▸ **Brief**
The response should hold each line from the entries below where "open" is found.

[Saved data entries]
-.-.-

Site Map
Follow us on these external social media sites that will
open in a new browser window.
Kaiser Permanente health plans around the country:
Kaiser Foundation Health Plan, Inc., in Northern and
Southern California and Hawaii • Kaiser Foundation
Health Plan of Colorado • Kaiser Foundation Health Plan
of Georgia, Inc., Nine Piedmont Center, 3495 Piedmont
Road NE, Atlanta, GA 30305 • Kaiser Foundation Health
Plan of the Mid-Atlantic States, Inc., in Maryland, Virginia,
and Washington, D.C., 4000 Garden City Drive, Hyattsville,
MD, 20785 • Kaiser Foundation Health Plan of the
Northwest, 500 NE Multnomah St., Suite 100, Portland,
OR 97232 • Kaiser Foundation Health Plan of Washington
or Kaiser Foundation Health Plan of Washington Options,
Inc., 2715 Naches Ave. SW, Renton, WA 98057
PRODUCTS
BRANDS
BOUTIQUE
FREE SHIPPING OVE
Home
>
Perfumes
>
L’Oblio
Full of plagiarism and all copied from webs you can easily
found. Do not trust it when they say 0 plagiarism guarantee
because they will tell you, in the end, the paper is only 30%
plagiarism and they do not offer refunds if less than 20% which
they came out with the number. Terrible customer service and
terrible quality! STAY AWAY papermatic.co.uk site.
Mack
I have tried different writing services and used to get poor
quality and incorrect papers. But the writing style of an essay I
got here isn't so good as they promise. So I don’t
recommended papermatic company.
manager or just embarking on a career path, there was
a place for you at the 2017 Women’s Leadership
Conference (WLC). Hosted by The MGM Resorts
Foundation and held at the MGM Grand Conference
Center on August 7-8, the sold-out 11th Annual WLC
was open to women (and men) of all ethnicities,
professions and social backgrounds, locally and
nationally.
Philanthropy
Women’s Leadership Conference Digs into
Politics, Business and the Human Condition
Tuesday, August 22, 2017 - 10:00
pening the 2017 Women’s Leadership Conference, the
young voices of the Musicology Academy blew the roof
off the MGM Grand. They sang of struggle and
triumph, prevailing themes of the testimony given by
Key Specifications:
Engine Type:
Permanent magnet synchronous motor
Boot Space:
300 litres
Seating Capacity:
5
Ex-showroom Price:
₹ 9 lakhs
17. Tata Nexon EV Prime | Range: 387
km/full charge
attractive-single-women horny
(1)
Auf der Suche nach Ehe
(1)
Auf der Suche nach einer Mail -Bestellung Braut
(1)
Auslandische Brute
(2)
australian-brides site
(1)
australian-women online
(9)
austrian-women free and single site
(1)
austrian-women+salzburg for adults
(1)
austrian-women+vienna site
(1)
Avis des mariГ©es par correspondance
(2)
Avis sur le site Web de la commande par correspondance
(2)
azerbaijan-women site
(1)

-.-.-

▸ **Solution for this exercise**
open in a new browser window.
was open to women (and men) of all ethnicities,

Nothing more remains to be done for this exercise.